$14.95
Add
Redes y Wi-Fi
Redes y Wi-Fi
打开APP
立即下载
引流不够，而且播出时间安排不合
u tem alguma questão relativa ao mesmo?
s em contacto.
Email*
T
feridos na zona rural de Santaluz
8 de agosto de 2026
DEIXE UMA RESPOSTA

================================

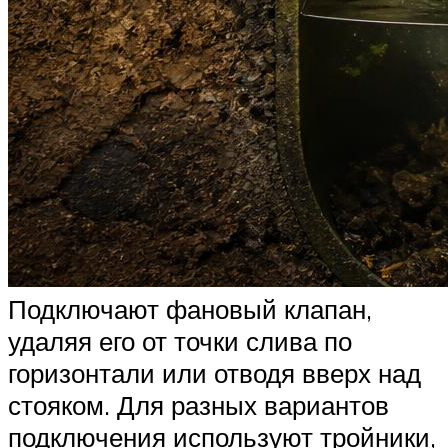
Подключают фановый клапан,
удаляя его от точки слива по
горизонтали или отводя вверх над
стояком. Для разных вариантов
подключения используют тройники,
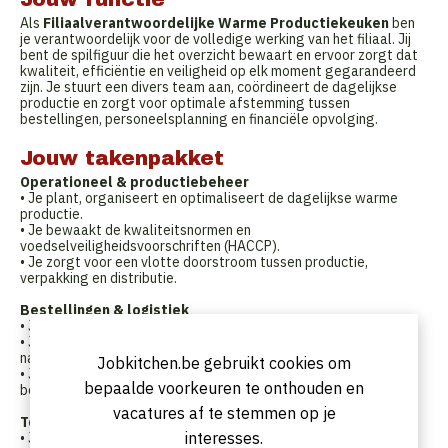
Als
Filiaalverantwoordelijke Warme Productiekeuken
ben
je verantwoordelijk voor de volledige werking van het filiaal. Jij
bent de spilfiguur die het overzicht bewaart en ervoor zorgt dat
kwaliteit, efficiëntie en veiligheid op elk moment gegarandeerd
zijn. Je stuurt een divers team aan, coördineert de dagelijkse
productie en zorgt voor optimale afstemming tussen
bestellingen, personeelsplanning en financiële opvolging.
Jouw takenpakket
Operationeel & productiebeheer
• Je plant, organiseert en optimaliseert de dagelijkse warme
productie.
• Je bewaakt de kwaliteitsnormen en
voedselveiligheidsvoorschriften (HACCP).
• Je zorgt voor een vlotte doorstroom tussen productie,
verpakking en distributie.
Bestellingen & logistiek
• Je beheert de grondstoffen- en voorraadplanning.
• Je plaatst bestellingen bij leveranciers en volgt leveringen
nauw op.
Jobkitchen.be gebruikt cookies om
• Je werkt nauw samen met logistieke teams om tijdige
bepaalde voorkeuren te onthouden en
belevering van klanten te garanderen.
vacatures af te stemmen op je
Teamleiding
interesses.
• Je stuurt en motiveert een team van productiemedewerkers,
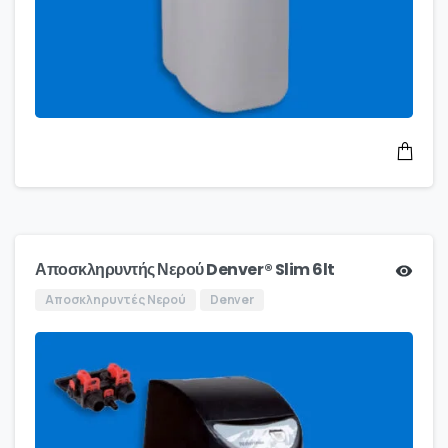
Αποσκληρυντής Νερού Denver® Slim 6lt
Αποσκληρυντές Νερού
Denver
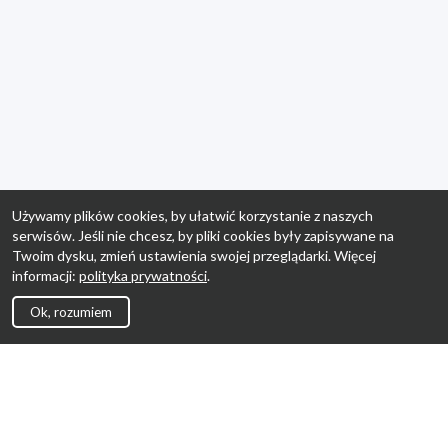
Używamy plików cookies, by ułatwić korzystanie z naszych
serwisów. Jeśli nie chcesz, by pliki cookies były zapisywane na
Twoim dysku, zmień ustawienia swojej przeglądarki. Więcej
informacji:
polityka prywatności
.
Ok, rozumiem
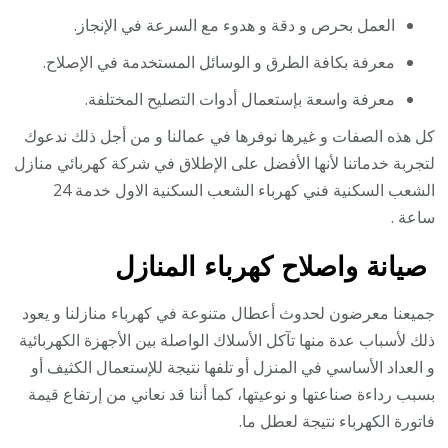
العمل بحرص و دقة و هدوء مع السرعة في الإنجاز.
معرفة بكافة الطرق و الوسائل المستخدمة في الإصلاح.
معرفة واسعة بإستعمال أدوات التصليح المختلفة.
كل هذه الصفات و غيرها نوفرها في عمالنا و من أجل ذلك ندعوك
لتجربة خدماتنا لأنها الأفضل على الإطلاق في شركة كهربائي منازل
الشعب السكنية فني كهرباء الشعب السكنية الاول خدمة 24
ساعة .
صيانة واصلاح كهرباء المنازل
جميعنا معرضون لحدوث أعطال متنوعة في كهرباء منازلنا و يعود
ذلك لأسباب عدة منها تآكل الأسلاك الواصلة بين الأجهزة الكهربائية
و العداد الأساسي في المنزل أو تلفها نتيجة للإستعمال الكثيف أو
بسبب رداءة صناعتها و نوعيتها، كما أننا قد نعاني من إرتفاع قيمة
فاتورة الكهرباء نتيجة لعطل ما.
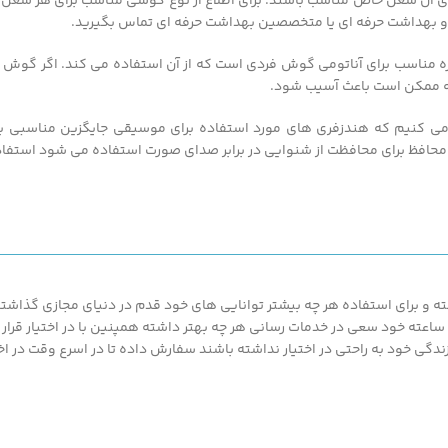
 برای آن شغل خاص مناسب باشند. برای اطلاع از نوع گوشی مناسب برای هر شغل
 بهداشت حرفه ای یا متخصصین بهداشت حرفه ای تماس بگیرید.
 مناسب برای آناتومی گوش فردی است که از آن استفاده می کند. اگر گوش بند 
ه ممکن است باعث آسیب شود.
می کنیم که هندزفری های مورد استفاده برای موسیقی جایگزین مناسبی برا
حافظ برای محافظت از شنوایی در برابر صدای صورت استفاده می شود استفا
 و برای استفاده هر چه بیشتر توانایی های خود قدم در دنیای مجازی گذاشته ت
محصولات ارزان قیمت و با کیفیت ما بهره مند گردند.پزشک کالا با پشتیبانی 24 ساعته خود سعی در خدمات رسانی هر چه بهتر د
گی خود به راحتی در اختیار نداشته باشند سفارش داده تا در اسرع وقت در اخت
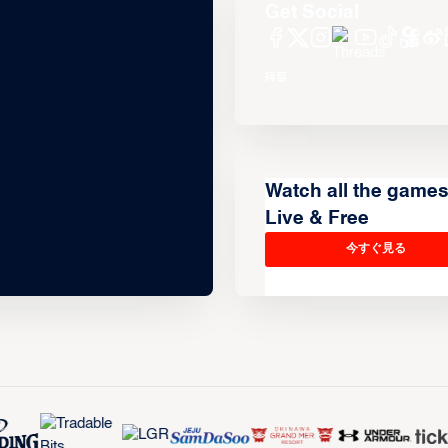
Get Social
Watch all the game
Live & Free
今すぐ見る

================================

*Activity:* Using the entries above, reproduce word for word only the lines from the one that contains "стояком. Для разных вариантов" to the one that contains "interesses.", both ends included, and drop every picture.

*The answer:*
стояком. Для разных вариантов
подключения используют тройники,
Als
Filiaalverantwoordelijke Warme Productiekeuken
ben
je verantwoordelijk voor de volledige werking van het filiaal. Jij
bent de spilfiguur die het overzicht bewaart en ervoor zorgt dat
kwaliteit, efficiëntie en veiligheid op elk moment gegarandeerd
zijn. Je stuurt een divers team aan, coördineert de dagelijkse
productie en zorgt voor optimale afstemming tussen
bestellingen, personeelsplanning en financiële opvolging.
Jouw takenpakket
Operationeel & productiebeheer
• Je plant, organiseert en optimaliseert de dagelijkse warme
productie.
• Je bewaakt de kwaliteitsnormen en
voedselveiligheidsvoorschriften (HACCP).
• Je zorgt voor een vlotte doorstroom tussen productie,
verpakking en distributie.
Bestellingen & logistiek
• Je beheert de grondstoffen- en voorraadplanning.
• Je plaatst bestellingen bij leveranciers en volgt leveringen
nauw op.
Jobkitchen.be gebruikt cookies om
• Je werkt nauw samen met logistieke teams om tijdige
bepaalde voorkeuren te onthouden en
belevering van klanten te garanderen.
vacatures af te stemmen op je
Teamleiding
interesses.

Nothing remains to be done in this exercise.